»»

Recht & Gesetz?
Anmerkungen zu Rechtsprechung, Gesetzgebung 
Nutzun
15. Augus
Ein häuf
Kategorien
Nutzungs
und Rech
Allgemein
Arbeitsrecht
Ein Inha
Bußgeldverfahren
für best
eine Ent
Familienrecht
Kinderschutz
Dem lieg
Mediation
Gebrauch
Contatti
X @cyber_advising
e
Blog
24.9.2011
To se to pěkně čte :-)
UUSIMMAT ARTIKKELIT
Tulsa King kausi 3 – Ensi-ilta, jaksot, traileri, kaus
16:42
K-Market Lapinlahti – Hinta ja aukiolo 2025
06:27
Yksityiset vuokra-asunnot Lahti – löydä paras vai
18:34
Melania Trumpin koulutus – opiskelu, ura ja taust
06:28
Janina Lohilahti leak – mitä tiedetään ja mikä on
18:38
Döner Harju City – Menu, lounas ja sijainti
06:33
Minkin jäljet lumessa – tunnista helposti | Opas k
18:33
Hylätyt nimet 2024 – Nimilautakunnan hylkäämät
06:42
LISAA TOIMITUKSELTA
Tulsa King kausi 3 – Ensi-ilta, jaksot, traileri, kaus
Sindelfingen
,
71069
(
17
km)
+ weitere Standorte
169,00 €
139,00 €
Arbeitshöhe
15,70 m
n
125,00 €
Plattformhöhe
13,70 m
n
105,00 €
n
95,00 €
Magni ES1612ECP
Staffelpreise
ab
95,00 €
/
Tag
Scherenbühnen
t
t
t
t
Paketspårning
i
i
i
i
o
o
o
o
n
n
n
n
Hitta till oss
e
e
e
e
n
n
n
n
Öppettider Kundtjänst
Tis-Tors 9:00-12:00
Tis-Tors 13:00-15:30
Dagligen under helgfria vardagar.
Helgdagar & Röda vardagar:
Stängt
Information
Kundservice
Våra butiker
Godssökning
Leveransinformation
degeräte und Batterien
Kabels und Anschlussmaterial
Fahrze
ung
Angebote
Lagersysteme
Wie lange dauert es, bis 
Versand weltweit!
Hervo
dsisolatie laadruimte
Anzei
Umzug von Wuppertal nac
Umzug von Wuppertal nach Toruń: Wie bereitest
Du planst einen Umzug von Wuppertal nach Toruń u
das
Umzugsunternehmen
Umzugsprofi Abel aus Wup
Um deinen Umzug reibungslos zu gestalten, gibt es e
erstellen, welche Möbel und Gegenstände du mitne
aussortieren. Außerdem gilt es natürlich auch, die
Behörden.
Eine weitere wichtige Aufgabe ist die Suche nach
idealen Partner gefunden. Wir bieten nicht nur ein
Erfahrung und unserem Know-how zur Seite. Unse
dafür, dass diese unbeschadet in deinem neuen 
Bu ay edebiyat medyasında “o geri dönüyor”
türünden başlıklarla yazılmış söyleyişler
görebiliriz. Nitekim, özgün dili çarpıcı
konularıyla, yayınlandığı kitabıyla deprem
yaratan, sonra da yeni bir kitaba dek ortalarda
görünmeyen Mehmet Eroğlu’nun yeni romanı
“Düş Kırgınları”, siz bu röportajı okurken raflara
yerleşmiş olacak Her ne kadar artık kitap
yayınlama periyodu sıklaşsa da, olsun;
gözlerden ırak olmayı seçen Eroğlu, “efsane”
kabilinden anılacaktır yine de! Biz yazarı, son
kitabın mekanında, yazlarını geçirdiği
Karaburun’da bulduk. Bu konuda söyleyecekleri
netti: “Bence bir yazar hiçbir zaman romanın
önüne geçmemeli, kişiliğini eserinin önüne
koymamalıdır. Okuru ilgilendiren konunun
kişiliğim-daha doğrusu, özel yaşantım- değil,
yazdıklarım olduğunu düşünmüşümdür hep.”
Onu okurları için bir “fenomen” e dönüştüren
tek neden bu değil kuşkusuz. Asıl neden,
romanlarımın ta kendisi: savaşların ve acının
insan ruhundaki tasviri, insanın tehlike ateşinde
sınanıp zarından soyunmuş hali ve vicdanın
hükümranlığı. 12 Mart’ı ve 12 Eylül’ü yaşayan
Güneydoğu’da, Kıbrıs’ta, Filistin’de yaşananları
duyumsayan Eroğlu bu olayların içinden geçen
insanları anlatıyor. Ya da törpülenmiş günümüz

««

All lines of the data that hold "vardagar" need to be copied.

EXERCISE ANSWER.
Dagligen under helgfria vardagar.
Helgdagar & Röda vardagar:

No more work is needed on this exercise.